Leaders who look for reasons to confirm their mistrust in others will find them.
Leaders who look for reasons to confirm their trust in others will find them.
Trust is rewarded, mistrust is confirmed.
What can we do?
You have seen that trust is not a given – for either side. You might even ask: if trust comes all too easily, how much is it worth? This does mean, however, that trust is work for everyone involved. Building a relationship of trust needs work, and it’s work that pays off. Because a solid relationship of trust leads to better health and better performance. It simplifies cooperation in an already complex world. And helps to prepare us to work together to meet the unknown challenges that lie ahead.

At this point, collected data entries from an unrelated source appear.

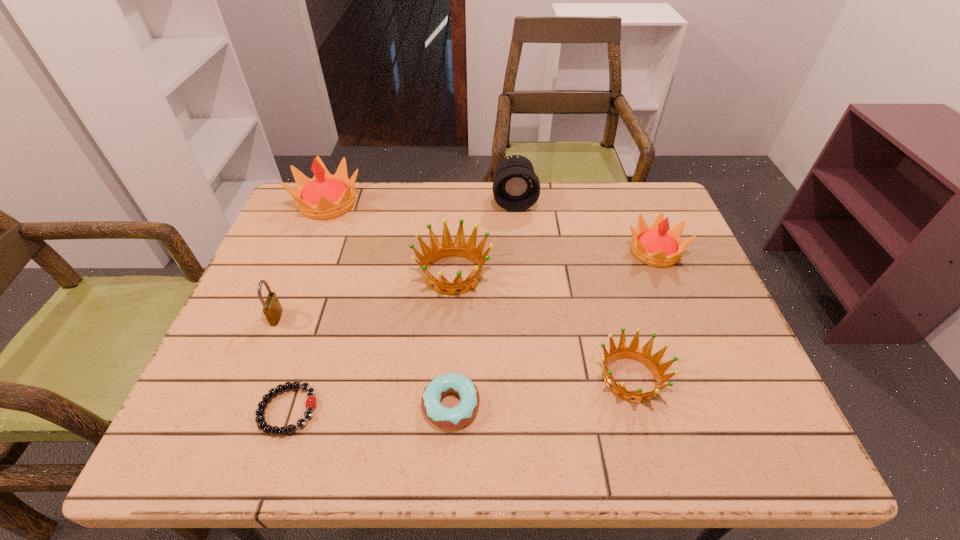 Locate an element on the screen. This screenshot has width=960, height=540. free space between the black bracelet and the doughnut is located at coordinates (370, 408).

Locate an element on the screen. object that stands as the sixth closest to the right golden crown is located at coordinates (272, 309).

Identify which object is the second closest to the third shortest object. Please provide its 2D coordinates. Your answer should be formatted as a tuple, i.e. [(x, y)], where the tuple contains the x and y coordinates of a point satisfying the conditions above.

[(447, 418)]

Identify which crown is the fourth closest to the padlock. Please provide its 2D coordinates. Your answer should be formatted as a tuple, i.e. [(x, y)], where the tuple contains the x and y coordinates of a point satisfying the conditions above.

[(657, 246)]

The height and width of the screenshot is (540, 960). In order to click on the closest crown to the blue doughnut in this screenshot , I will do `click(437, 251)`.

The width and height of the screenshot is (960, 540). Identify the location of blank space that satisfies the following two spatial constraints: 1. on the front side of the black bracelet; 2. on the left side of the fourth nearest object. (238, 410).

At what (x,y) coordinates should I click in order to perform the action: click on vacant space that satisfies the following two spatial constraints: 1. at the front element of the black telephoto lens; 2. on the right side of the rightmost object. Please return your answer as a coordinate pair (x, y). Looking at the image, I should click on (519, 252). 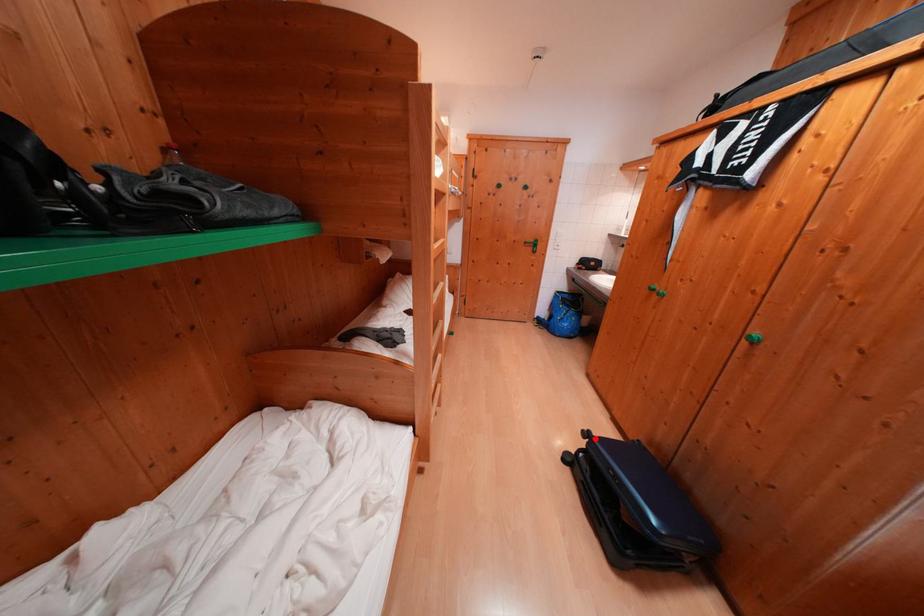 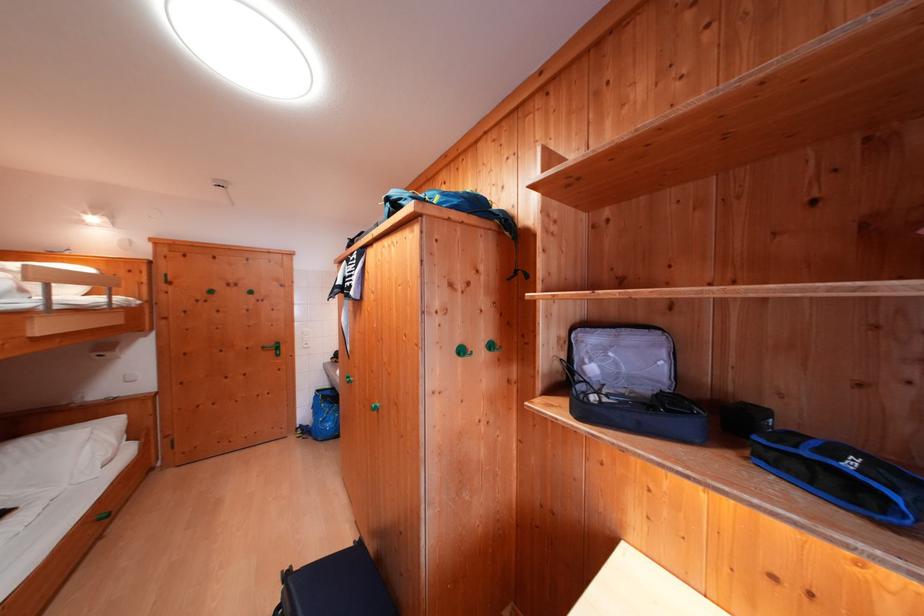 Locate, in the second image, the point that corresponds to the highlighted location in the first image.

(296, 578) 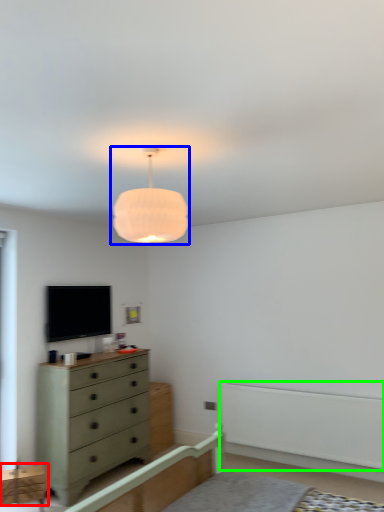 Question: Considering the real-world distances, which object is farthest from cabinetry (highlighted by a red box)? lamp (highlighted by a blue box) or balustrade (highlighted by a green box)?

Choices:
 (A) lamp
 (B) balustrade

Answer: (A) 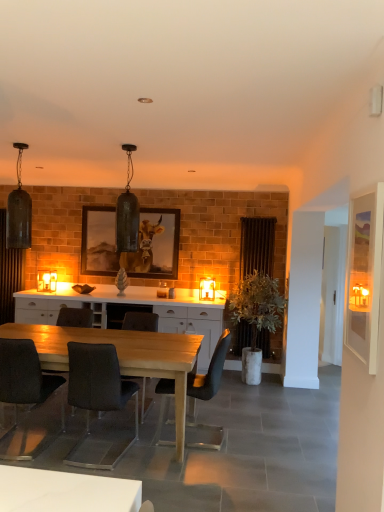 This screenshot has width=384, height=512. What are the coordinates of `blank space situated above matte black pendant light at upper left, marked as the third lamp in a right-to-left arrangement (from a real-world perspective)` in the screenshot? It's located at (25, 140). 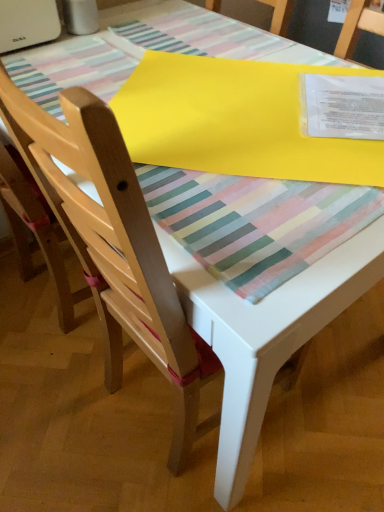 Question: From a real-world perspective, is yellow matte paper at upper center above or below light wood chair at left, which is counted as the second chair, starting from the right?

Choices:
 (A) above
 (B) below

Answer: (A)

Question: Relative to light wood chair at left, which is counted as the second chair, starting from the right, is yellow matte paper at upper center in front or behind?

Choices:
 (A) behind
 (B) front

Answer: (A)

Question: Which of these objects is positioned closest to the yellow matte paper at upper center?

Choices:
 (A) matte wood chair at center, which is the first chair in right-to-left order
 (B) light wood chair at left, which is counted as the first chair, starting from the left

Answer: (A)

Question: Based on their relative distances, which object is nearer to the matte wood chair at center, the second chair in the left-to-right sequence?

Choices:
 (A) light wood chair at left, which is counted as the first chair, starting from the left
 (B) yellow matte paper at upper center

Answer: (A)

What can you do as a leader to strengthen the relationship of trust that you have with your team?
Simply talking about trust builds trust. Discuss what it’s like to trust in someone with your team or with individuals. In which circumstances do you find it comes easily? Where do you struggle as a leader? Why? What would help you?
Monitor your own behavior during these discussions. What makes you feel more confident? How do you notice when you find it difficult to trust someone? What exactly is your concern?
Ask your team and individuals to what extent they feel trusted by you. What is it like for the people on your team? Where do they wish you would trust them more? Where might you also want more guidance and control?
Start by clearly defining how much trust you can give in each area. Choose a specific area of action. Talk about the amount of responsibility you can delegate in that area. There are also methods for this, such as “delegation poker” which determines to what extent each task will be delegated.
Do an experiment. Do trust exercises, together with your team. Agree with one another when and how you will review and evaluate your experiences together. Stick to that agreement.
It is not always easy to talk about trust, or about why it is hard sometimes. These are not always easy conversations.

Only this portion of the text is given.